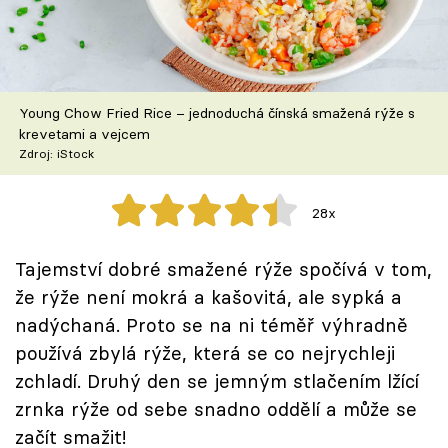
Škola vaření
Recepty z TV
Young Chow Fried Rice – jednoduchá čínská smažená rýže s
Speciál: Cuketa
krevetami a vejcem
Zdroj: iStock
Těhotnej kuchař
28x
Sledujte prima+
Tajemství dobré smažené rýže spočívá v tom,
Přihlášení
že rýže není mokrá a kašovitá, ale sypká a
nadýchaná. Proto se na ni téměř výhradně
používá zbylá rýže, která se co nejrychleji
Sledujte nás
zchladí. Druhý den se jemným stlačením lžící
zrnka rýže od sebe snadno oddělí a může se
začít smažit!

PROBLEM DETAILS - Write out the data again word for word, minus any images.

SOLUTION FOR THIS TASK -
Škola vaření
Recepty z TV
Young Chow Fried Rice – jednoduchá čínská smažená rýže s
Speciál: Cuketa
krevetami a vejcem
Zdroj: iStock
Těhotnej kuchař
28x
Sledujte prima+
Tajemství dobré smažené rýže spočívá v tom,
Přihlášení
že rýže není mokrá a kašovitá, ale sypká a
nadýchaná. Proto se na ni téměř výhradně
používá zbylá rýže, která se co nejrychleji
Sledujte nás
zchladí. Druhý den se jemným stlačením lžící
zrnka rýže od sebe snadno oddělí a může se
začít smažit!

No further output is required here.